Das fängt mit der Überschrift an. Offiziell gibt es keine Definition schwerer, heftiger oder gar extremer Unwetter. Denn bereits der Begriff Unwetter ist subjektiv und lässt sich nicht in Zahlen oder fest definierte Auswirkungen pressen. Wenn Dir während einem Gewitter ein Ast auf den Kopf fällt, wars ein Unwetter, obwohl der Ast vielleicht morsch war und es gar nicht viel Wind bedurft hatte, um ihn brechen zu lassen. Für den einen ist alles ein Unwetter, wo Hagel mit dabei ist, für Meteorologen gehört das aber zur natürlichen Schwankungsbreite.

Unwetter, Hagel und sogar ein Tornado – der Klimawandel ist zuletzt deutlich zu spüren gewesen. Quer durch Niederösterreich waren mehr als 1.000 Feuerwehrleute im Einsatz. Laut Klimaforschern werden solche Ereignisse häufiger und können sich sogar selbst verstärken.

Hier wird zusammengeworfen, was nicht zusammengehört. Tornados gab es in Österreich schon immer und sie werden auch nicht häufiger. Die Anzahl ist sogar die letzten Jahre eher abnehmend, weil die Wetterlagen seltener auftreten, bei denen die optimalen Bedingungen vorhanden sind. Auch Hagel ist kein Phänomen der Klimaerwärmung, weder die Mengen noch die Größe. In der ESWD-Datenbank ist z.b. ein Gewitter mit 9cm großem Hagel vom 01.August 1951 bekannt (Reutte/Tirol). Bei 3cm Hagelgröße handelt es sich um eine eher durchschnittliche Größe. Erst ab 4cm muss man mit nennenswerten Schäden an Gebäuden oder Autos rechnen. Bei kleineren Größen kommt es zu Schäden in der Landwirtschaft, wenn sehr viel davon fällt, kann die Kanalisation verstopfen. Und nein, Tornados können sich nicht selbst verstärken.

[…]

Gewitterarmer Saisonstart

Der Grund für solche lokale, aber sehr heftige Unwetter ist laut Klimaforschern der Klimawandel – auch wenn es heuer bisher ungewöhnlich wenige Gewitter gab. Bis Anfang Juni registrierte das Österreichische Blitzortungssystem ALDIS nur etwa 7.000 Blitzeinschläge in Österreich. Im Jahr 2018 gab es zum Vergleich im selben Zeitraum etwa 52.000 Blitzeinschläge. Eine Untersuchung der Zentralanstalt für Meteorologie und Geodynamik (ZAMG) zeigt jedoch eine Zunahme des Unwetterrisikos. Und die Unwetter werden stärker.

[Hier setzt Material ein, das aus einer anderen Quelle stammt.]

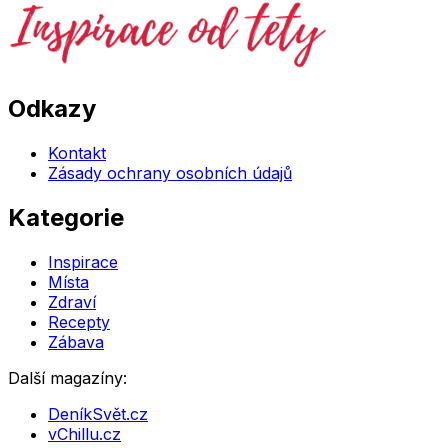
Odkazy
Kontakt
Zásady ochrany osobních údajů
Kategorie
Inspirace
Místa
Zdraví
Recepty
Zábava
Další magazíny:
DeníkSvět.cz
vChillu.cz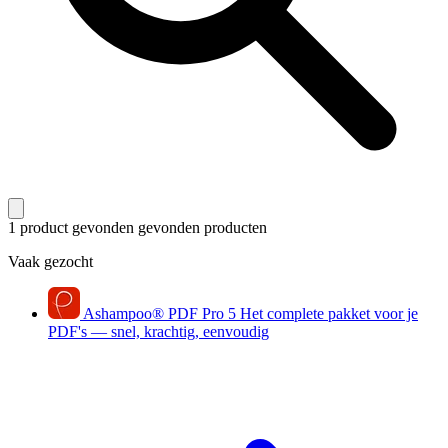
1 product gevonden
gevonden producten
Vaak gezocht
Ashampoo
®
PDF Pro 5
Het complete pakket voor je
PDF's — snel, krachtig, eenvoudig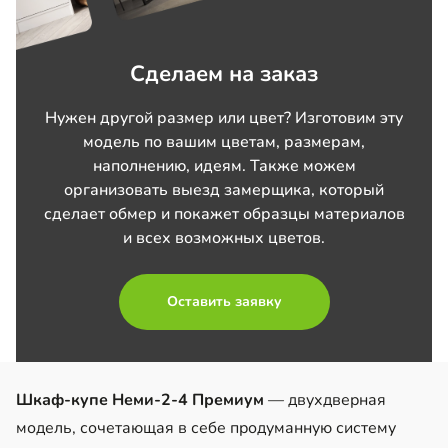
Сделаем на заказ
Нужен другой размер или цвет? Изготовим эту
модель по вашим цветам, размерам,
наполнению, идеям. Также можем
организовать выезд замерщика, который
сделает обмер и покажет образцы материалов
и всех возможных цветов.
Оставить заявку
Шкаф-купе Неми-2-4 Премиум
— двухдверная
модель, сочетающая в себе продуманную систему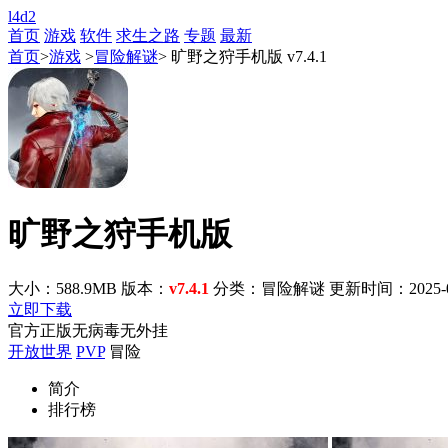
l4d2
首页
游戏
软件
求生之路
专题
最新
首页
>
游戏
>
冒险解谜
> 旷野之狩手机版 v7.4.1
旷野之狩手机版
大小：588.9MB
版本：
v7.4.1
分类：冒险解谜
更新时间：2025-09-
立即下载
官方正版
无病毒
无外挂
开放世界
PVP
冒险
简介
排行榜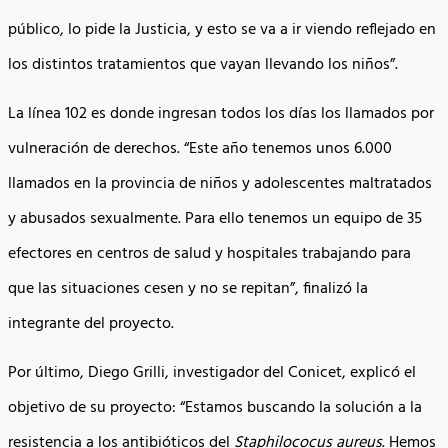
público, lo pide la Justicia, y esto se va a ir viendo reflejado en
los distintos tratamientos que vayan llevando los niños”.
La línea 102 es donde ingresan todos los días los llamados por
vulneración de derechos. “Este año tenemos unos 6.000
llamados en la provincia de niños y adolescentes maltratados
y abusados sexualmente. Para ello tenemos un equipo de 35
efectores en centros de salud y hospitales trabajando para
que las situaciones cesen y no se repitan”, finalizó la
integrante del proyecto.
Por último, Diego Grilli, investigador del Conicet, explicó el
objetivo de su proyecto: “Estamos buscando la solución a la
resistencia a los antibióticos del
Staphilococus aureus
. Hemos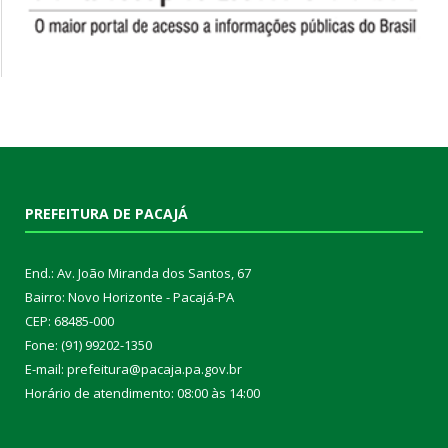
PREFEITURA DE PACAJÁ
End.: Av. João Miranda dos Santos, 67
Bairro: Novo Horizonte - Pacajá-PA
CEP: 68485-000
Fone: (91) 99202-1350
E-mail: prefeitura@pacaja.pa.gov.br
Horário de atendimento: 08:00 às 14:00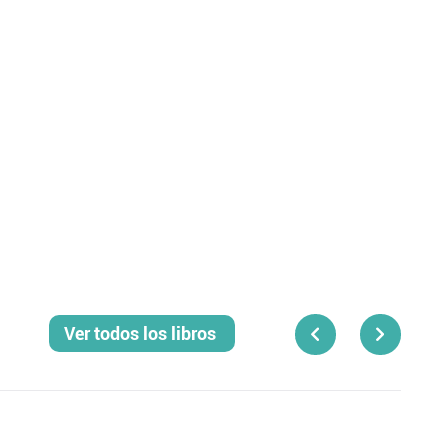
Ver todos los libros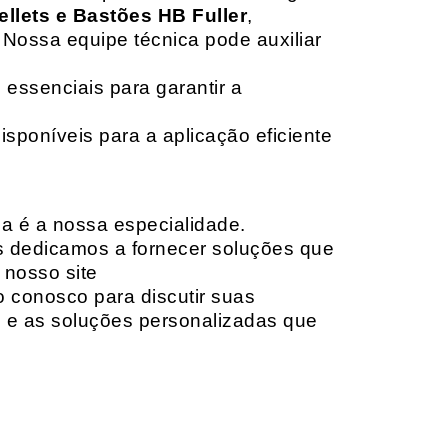
ellets e Bastões HB Fuller
,
 Nossa equipe técnica pode auxiliar
 essenciais para garantir a
isponíveis para a aplicação eficiente
da é a nossa especialidade.
os dedicamos a fornecer soluções que
 nosso site
o conosco para discutir suas
e e as soluções personalizadas que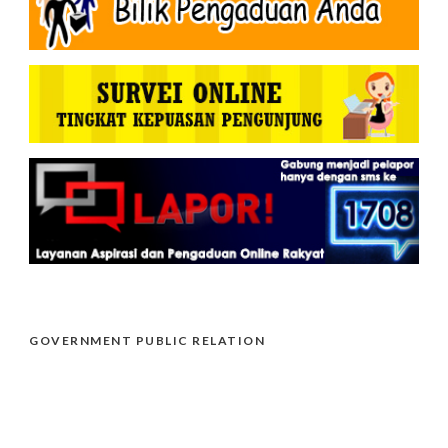
GOVERNMENT PUBLIC RELATION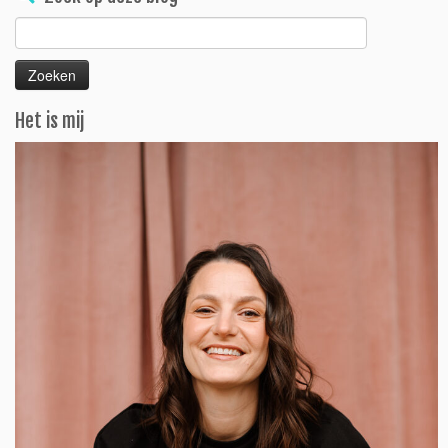
Zoeken
naar:
Het is mij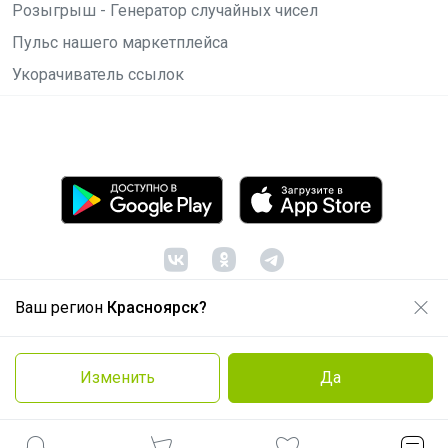
Розыгрыш - Генератор случайных чисел
Пульс нашего маркетплейса
Укорачиватель ссылок
Ваш регион
Красноярск?
© ООО "Лявита", ОГРН 1122468054070, 2012 -
2026
Политика конфиденциальности
Изменить
Да
Cоглашение пользователя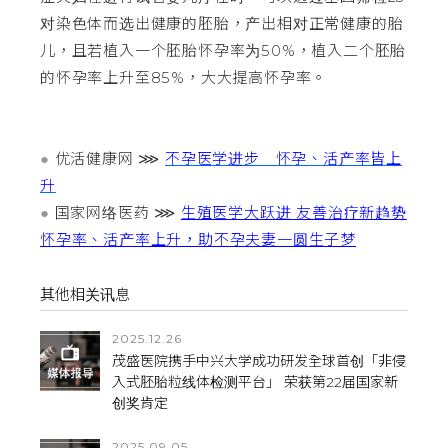
对染色体而选出健康的胚胎，产出相对正常健康的胎
儿，且若植入一个胚胎怀孕率为50%，植入二个胚胎
的怀孕率上升至85%，大大提高怀孕率。
●
优活健康网 ⋙
不孕医学进步 怀孕、活产率皆上
升
●
国家网络医药 ⋙
生殖医学大跃进 友善治疗新趋势
怀孕率、活产率上升，助不孕夫妻一圆生子梦
其他相关讯息
2025.12.26
茂盛医院携手中兴大学成功研发全球首创「非侵
入式胚胎粒线体检测平台」 荣获第22届国家新
创奖肯定
2025.09.05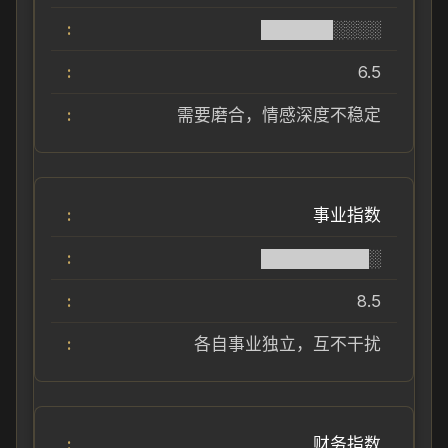
██████░░░░
6.5
需要磨合，情感深度不稳定
事业指数
█████████░
8.5
各自事业独立，互不干扰
财务指数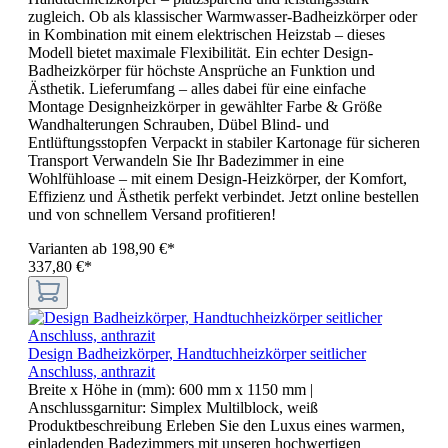
zugleich. Ob als klassischer Warmwasser-Badheizkörper oder
in Kombination mit einem elektrischen Heizstab – dieses
Modell bietet maximale Flexibilität. Ein echter Design-
Badheizkörper für höchste Ansprüche an Funktion und
Ästhetik. Lieferumfang – alles dabei für eine einfache
Montage Designheizkörper in gewählter Farbe & Größe
Wandhalterungen Schrauben, Dübel Blind- und
Entlüftungsstopfen Verpackt in stabiler Kartonage für sicheren
Transport Verwandeln Sie Ihr Badezimmer in eine
Wohlfühloase – mit einem Design-Heizkörper, der Komfort,
Effizienz und Ästhetik perfekt verbindet. Jetzt online bestellen
und von schnellem Versand profitieren!
Varianten ab
198,90 €*
337,80 €*
Design Badheizkörper, Handtuchheizkörper seitlicher
Anschluss, anthrazit
Breite x Höhe in (mm):
600 mm x 1150 mm
|
Anschlussgarnitur:
Simplex Multilblock, weiß
Produktbeschreibung Erleben Sie den Luxus eines warmen,
einladenden Badezimmers mit unseren hochwertigen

Die Vorgeschichte ist auch nicht unwichtig, denn wenn es monatelang kaum starke Gewitter gibt, fallen die ersten stärkeren Gewitter der Saison umso mehr auf. Im Mai gab es österreichweit nur einen Hitzetag (mehr als 30°C), die Luftmasse hat insgesamt kaum Potential für starke Gewitter hergegeben. Hier besteht also auch ein subjektiver Bias.

Vorsicht vor der Interpretation. Ganz oben steht, die Unwetter würden häufiger, unten heißt es jedoch, dass das Risiko zunimmt, aber nicht die Anzahl, denn…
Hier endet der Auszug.